Three From Montreal Among Dead in Crash of Bus in New York State
Posted on: Tuesday, 29 August 2006, 18:00 CDT
By DENE MOORE
PLATTSBURGH, N.Y. (CP) - Rosy Tran-Du-Trieu remembers sitting quietly behind the driver of Greyhound bus No. 4014 as it made its way from New York City to Montreal along Interstate 87.
Then in an instant, the 18-year-old from Paris was suddenly flung from her seat and thrown around the bus with 52 other people as the vehicle hurtled through a guardrail and flipped over and over down the highway.
The accident Monday night killed five people on the bus, including three from Montreal and the driver.
"I looked at the driver and I don't know why, he turned suddenly to the left," Tran-Du-Trieu said Tuesday from her hospital bed at the Elizabethtown Community Health Centre, about 120 kilometres south of Montreal.
"After that, I don't know - I found myself in the air," said Tran-Du-Trieu, who had cuts and bruises and a large bandage over her chin and neck.
"I was outside the bus and nobody was with me. There was an ambulance."
Tran-Du-Trieu called worried family members she had been planning to visit in Montreal.
"I'm fine," she assured them over the telephone Tuesday.
Killed were Tambadou Souleymane, 16, and an unidentified 34-year-old man and 69-year-old woman, all from Montreal. The identities of the man and woman were not released pending notification of next of kin.
Also killed were bus driver Ronald Burgess, 52, of Central Islip, N.Y., and Antonide Dorce, 81, of Hempstead, N.Y.
The other 48 passengers on the bus were all injured, but authorities could not say how many of them were Canadian residents.
New York State Police said they believe a blown tire may have caused the crash.
Witness accounts led investigators to believe that the tire may have caused the bus to veer out of control near Westport, N.Y.
"We had an eyewitness who was also northbound on the (highway) at the time of the accident who heard a noise and looked over, and it appeared to him that one of the tires had failed on the front end of the bus," said Maj. Richard Smith Jr. of New York State Police.

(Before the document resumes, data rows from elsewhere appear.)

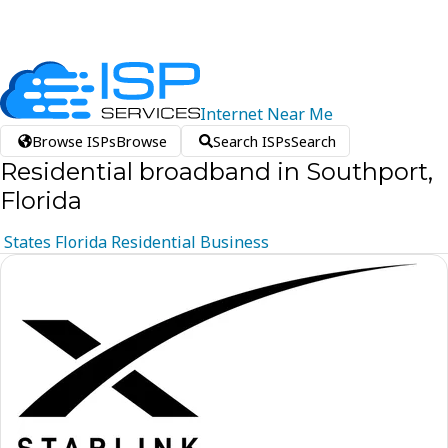
Internet
Near
Me
Browse ISPs
Browse
Search ISPs
Search
Residential broadband in Southport,
Florida
States
Florida
Residential
Business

An emergency official credited the bus driver for the "amazing" fact that there weren't more fatalities.
"I think the bus driver maintained control of the bus for some distance ... and decreased the speed of the bus before it rolled," said Don Jaquish, deputy director of emergency services for Essex County, N.Y.
"I think he just tried to keep the bus upright, and it was at a very steep incline."

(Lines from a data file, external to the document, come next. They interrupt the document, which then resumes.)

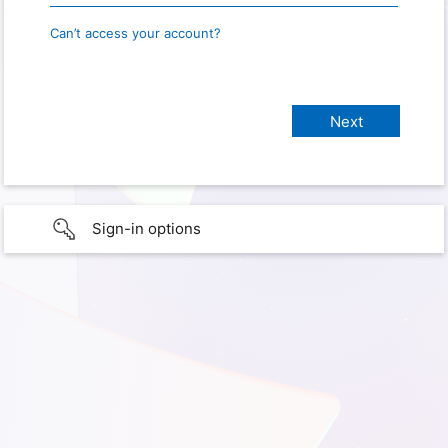
Can’t access your account?
Sign-in options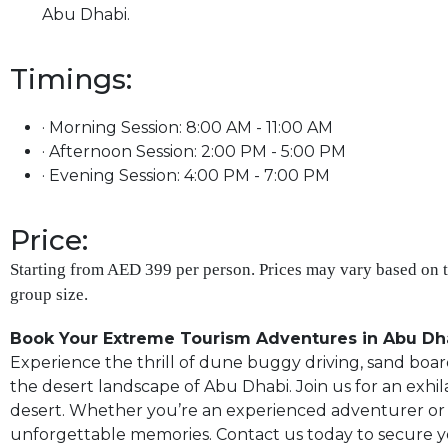
Abu Dhabi.
Timings:
· Morning Session: 8:00 AM - 11:00 AM
· Afternoon Session: 2:00 PM - 5:00 PM
· Evening Session: 4:00 PM - 7:00 PM
Price:
Starting from AED 399 per person. Prices may vary based on 
group size.
Book Your Extreme Tourism Adventures in Abu Dh
Experience the thrill of dune buggy driving, sand board
the desert landscape of Abu Dhabi. Join us for an ex
desert. Whether you’re an experienced adventurer or a f
unforgettable memories. Contact us today to secure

"He travelled quite a distance. You could see the tire marks."
More than 100 rescue workers, firefighters and paramedics were called to the scene.
Many of the surviving passengers were "in a state of shock" when rescuers arrived minutes after a 911 call around 6:45 p.m., Jaquish said.
Ray Thatcher, director of emergency services for Essex County, said the crash site "looked like a battlefield."
"Several passengers were thrown from the vehicle as it rolled," Thatcher said. "They were up to 75 feet or more from the bus. There were people everywhere."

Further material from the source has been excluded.